Balipodect (TAK-063) is a selective, brain-penetrant and orally active PDE10A inhibitor with an IC₅₀ of 0.30 nM. Balipodect shows >15000-fold selectivity over other PDEs. Balipodect elevates striatal cAMP and cGMP levels in mice. Balipodect can be used for the study of schizophrenia_[1]. IC50 & Target:IC50: 0.3 nM (PDE10A)^[1]. In Vivo:Balipodect (TAK-063) has excellent selectivity (>15000-fold selectivity over other PDEs), and favorable pharmacokinetics, including high brain penetration, in mice.
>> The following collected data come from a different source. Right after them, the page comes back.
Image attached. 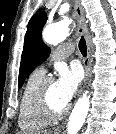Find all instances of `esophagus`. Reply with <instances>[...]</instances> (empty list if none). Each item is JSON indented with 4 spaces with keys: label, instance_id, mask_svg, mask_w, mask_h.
<instances>
[{
    "label": "esophagus",
    "instance_id": "obj_1",
    "mask_svg": "<svg viewBox=\"0 0 116 134\" xmlns=\"http://www.w3.org/2000/svg\"><path fill=\"white\" fill-rule=\"evenodd\" d=\"M74 11H75V16H76L77 22H78V32L81 35L85 36L86 44H87V56L83 60V66L85 69V77L83 80V86L80 90V93H82V91L87 83L89 72H90V59L92 56V46H91L90 39L88 37V31H87V25H86V21H85L84 10L82 8L80 0L74 1ZM63 128H64L63 125L60 126L59 128L56 129V132H61V130H63Z\"/></svg>",
    "mask_w": 116,
    "mask_h": 134
}]
</instances>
Oral administration of Balipodect (TAK-063) to mice elevated striatal 3',5'-cyclic adenosine monophosphate (cAMP) and 3',5'-cyclic guanosine monophosphate (cGMP) levels at 0.3 mg/kg and showed potent suppression of phencyclidine (PCP)-induced hyperlocomotion at a minimum effective dose (MED) of 0.3 mg/kg^[1].
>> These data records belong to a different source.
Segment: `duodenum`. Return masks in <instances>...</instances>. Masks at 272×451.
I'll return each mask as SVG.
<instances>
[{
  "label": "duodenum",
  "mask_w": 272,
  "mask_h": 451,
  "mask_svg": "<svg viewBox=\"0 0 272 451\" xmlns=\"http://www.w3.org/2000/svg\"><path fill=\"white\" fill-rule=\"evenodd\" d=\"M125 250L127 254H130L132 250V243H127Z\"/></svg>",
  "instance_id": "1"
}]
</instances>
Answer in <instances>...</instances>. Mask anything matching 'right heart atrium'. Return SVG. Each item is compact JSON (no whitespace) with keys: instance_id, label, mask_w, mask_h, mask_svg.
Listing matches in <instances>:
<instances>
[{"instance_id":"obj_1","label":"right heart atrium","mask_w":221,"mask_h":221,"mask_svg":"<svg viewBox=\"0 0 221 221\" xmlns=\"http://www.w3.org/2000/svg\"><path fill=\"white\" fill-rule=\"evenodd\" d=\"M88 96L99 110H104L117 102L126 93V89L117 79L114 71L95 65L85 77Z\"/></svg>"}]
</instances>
Balipodect (TAK-063) at 0.3 and 1 mg/kg, p.o., increased cAMP and cGMP levels in the rodent striatum and upregulated phosphorylation levels of key substrates of cAMP-dependent and cGMP-dependent protein kinases. Balipodect (TAK-063) at 0.3 and 1 mg/kg, p.o., strongly suppressed MK-801-induced hyperlocomotion that is often used as a predictive model for antipsychotic-like activity in rodents. Balipodect (TAK-063) did not affect plasma prolactin or glucose levels at doses up to 3 mg/kg, p.o. Balipodect (TAK-063) at 3 mg/kg, p.o., elicited a weak cataleptic response compared with haloperidol and olanzapine^[2].